Menanggapi situasi ini, Deputi Bidang Diseminasi dan Media Informasi Kantor Komunikasi Kepresidenan, Noudhy Valdryno, menyampaikan bahwa Presiden Prabowo Subianto telah menyiapkan tiga strategi utama untuk menghadapi tekanan ekonomi dari kebijakan tersebut.
Pertama, perluasan mitra dagang melalui pengajuan keanggotaan Indonesia dalam kelompok BRICS. “Keanggotaan Indonesia di BRICS memperkuat berbagai perjanjian dagang multilateral yang telah ditandatangani Indonesia,” ujarnya.
Kedua, pembentukan lembaga Danantara yang berfokus pada pendanaan dan pengelolaan proyek hilirisasi sumber daya alam di berbagai sektor strategis.
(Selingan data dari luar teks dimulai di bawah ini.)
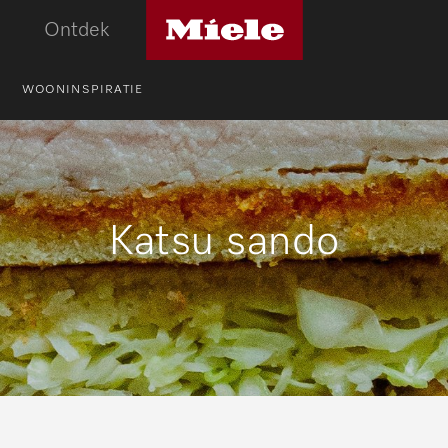
Miele
Ontdek
logo
WOONINSPIRATIE
Katsu sando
Menurut Noudhy, langkah ini akan mengurangi ketergantungan Indonesia terhadap investasi asing.
Ketiga, program penguatan konsumsi dalam negeri melalui penyediaan makan bergizi gratis. “Salah satu program unggulan Presiden Prabowo adalah program makan bergizi gratis yang menargetkan 82 juta penerima manfaat pada tahun 2025,” tambahnya.
Sebagai upaya jangka panjang, Indonesia juga melanjutkan proses bergabung ke dalam Organisasi Kerja Sama dan Pembangunan Ekonomi (OECD) serta memperluas berbagai perjanjian perdagangan internasional lainnya.
Dalam suasana global yang semakin tegang akibat kebijakan proteksionis AS, Indonesia berupaya menyeimbangkan langkah diplomasi dan strategi pembangunan ekonomi nasional untuk tetap menjaga stabilitas dan pertumbuhan. (*)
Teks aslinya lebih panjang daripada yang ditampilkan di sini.